Established a decade ago as a green bank, the Clean Energy Finance
Corporation (CEFC) is investing $10 billion on behalf of the Australian
Government to accelerate Australia’s transition to low emissions. It has
financed large-scale renewable energy projects and also invested in
investment funds that reduce emissions across a range of sectors. When the
CEFC backs a private equity fund, it needs to be assured of two outcomes -
a market-based investment return and a meaningful decarbonisation impact.
The CEFC was established by the Clean Energy Finance Corporation Act (2012) to increase
the flow of finance into renewable energy, low emissions and energy
efficiency solutions. Its latest annual report shows that it completed 22
transactions in 2020-21, amounting to $1.37 billion in new investment
commitments with a total project value of $5 billion. These commitments are
spread across a range of sectors and technologies, including transmission
and grid infrastructure, energy storage, hydrogen, embodied carbon, and
green housing. In the same period, its specialist cleantech fund, the Clean
Energy Innovation Fund, which helps match investors with leading Australian
entrepreneurs, backed a record 11 diverse projects, including a lightweight
solar panel maker, an e-bike delivery service, a livestock management
platform and an energy software developer.
“The key is to make sure that we are philosophically aligned,” says
Executive Director – Infrastructure, Rory Lonergan, regarding co-investment
with private equity. “Hopefully, it becomes a partnership because, as an
engaged investor, we want to contribute to the outcome. We create a forum
for ongoing discussions about the emissions objectives.” This can include,
for instance, the use of battery power or new decarbonisation technology.
By seeding investments, it aims to give other limited partners, such as
superannuation funds, opportunities to invest too.

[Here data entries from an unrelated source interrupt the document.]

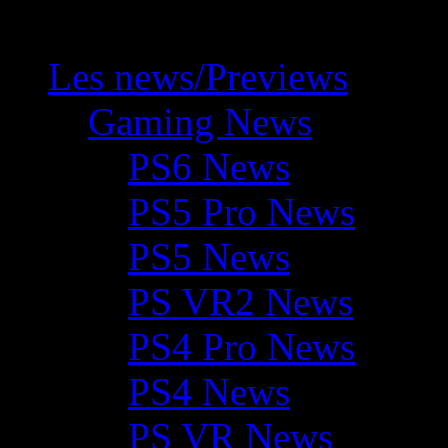
Les news/Previews
Gaming News
PS6 News
PS5 Pro News
PS5 News
PS VR2 News
PS4 Pro News
PS4 News
PS VR News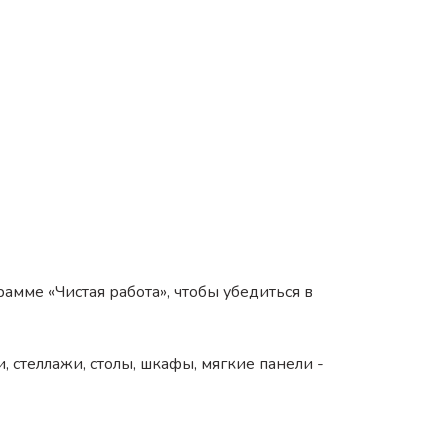
амме «Чистая работа», чтобы убедиться в
, стеллажи, столы, шкафы, мягкие панели -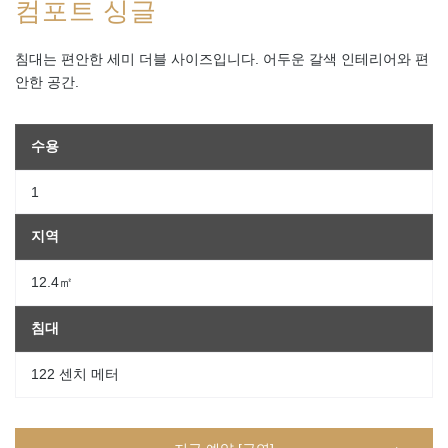
컴포트 싱글
침대는 편안한 세미 더블 사이즈입니다. 어두운 갈색 인테리어와 편
안한 공간.
수용
1
지역
12.4㎡
침대
122 센치 메터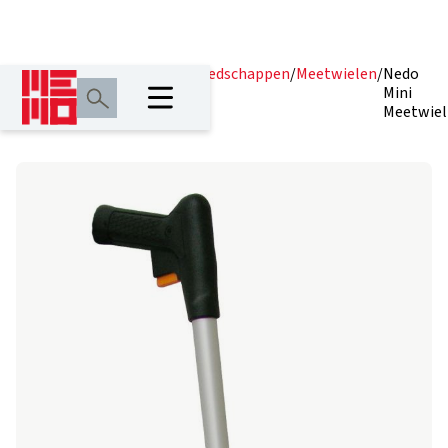
Home
/
Producten
/
Meetgereedschappen
/
Meetwielen
/
Nedo
Mini
Meetwiel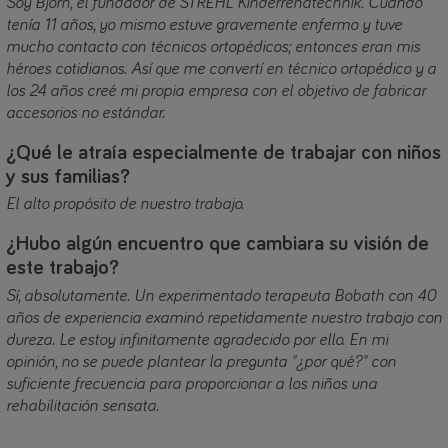
Soy Björn, el fundador de STREHL Kinderrehatechnik. Cuando
tenía 11 años, yo mismo estuve gravemente enfermo y tuve
mucho contacto con técnicos ortopédicos; entonces eran mis
héroes cotidianos. Así que me convertí en técnico ortopédico y a
los 24 años creé mi propia empresa con el objetivo de fabricar
accesorios no estándar.
¿Qué le atraía especialmente de trabajar con niños
y sus familias?
El alto propósito de nuestro trabajo.
¿Hubo algún encuentro que cambiara su visión de
este trabajo?
Sí, absolutamente. Un experimentado terapeuta Bobath con 40
años de experiencia examinó repetidamente nuestro trabajo con
dureza. Le estoy infinitamente agradecido por ello. En mi
opinión, no se puede plantear la pregunta "¿por qué?" con
suficiente frecuencia para proporcionar a los niños una
rehabilitación sensata.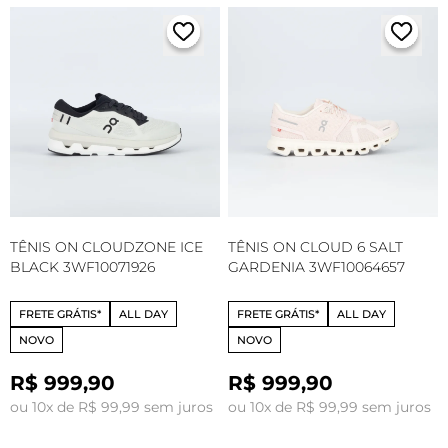
TÊNIS ON CLOUDZONE ICE
TÊNIS ON CLOUD 6 SALT
BLACK 3WF10071926
GARDENIA 3WF10064657
FRETE GRÁTIS*
ALL DAY
FRETE GRÁTIS*
ALL DAY
NOVO
NOVO
R$ 999,90
R$ 999,90
ou 10x de R$ 99,99 sem juros
ou 10x de R$ 99,99 sem juros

The CEFC sets ambitious goals to reduce the carbon footprint of assets they
have invested in by requiring the development of a pathway to net zero over
a given timeframe. It wants to know their carbon footprint and how that can
be reduced. People are held to account, Lonergan says, for investments made
in new assets. The CEFC sometimes helps to design an outcome with the
manager. If it’s a new fund, they will sometimes work with the manager to
design the portfolio. And, if there’s a fund model that particularly meets
its goals, it might look for a manager to develop the concept and implement
the strategy.
The CEFC also measures and acts to reduce its own emissions and has been
certified carbon neutral since 2016-17. It continues to act to reduce
emissions, including by restricting employee travel. Recently, it moved to
conduct more business via video conferencing to help mitigate any
post-COVID increase in travel by employees. It also upgraded the office
equipment of its managers and its own servers to enable more staff to work
from home.
“We are genuinely interested in getting the funds management community
focused on the theme of decarbonisation,” Lonergan says. The CEFC tries to
work with fund managers to embed decarbonisation in how they manage their
assets. “Increasingly, that involves them understanding and getting their
head around the fact that decarbonisation will just become good business
practice. We believe that when it makes economic sense, we will get the
greatest uptake – the biggest flows of capital.”
“Clearly, there’s a long way to go (in reducing emissions). If you take a
Melbourne Cup analogy, we’re a third of the way through the first lap. We
may be in a scenario where emissions continue to rise in the short term.”
“For managers to attract capital, they have to have increasingly ambitious
objectives on these issues,” he says. “But projects have to make economic
sense, because that is where you get the biggest uptake and biggest flows
of capital.”
When the CEFC invests, the first critical point is to ensure the manager is
philosophically aligned, in addition to an appropriate market-based
investment return and a decarbonisation outcome. A forum is established to
focus on emissions objectives, which can include information sharing on
issues such as clean energy funding for projects and technical innovations.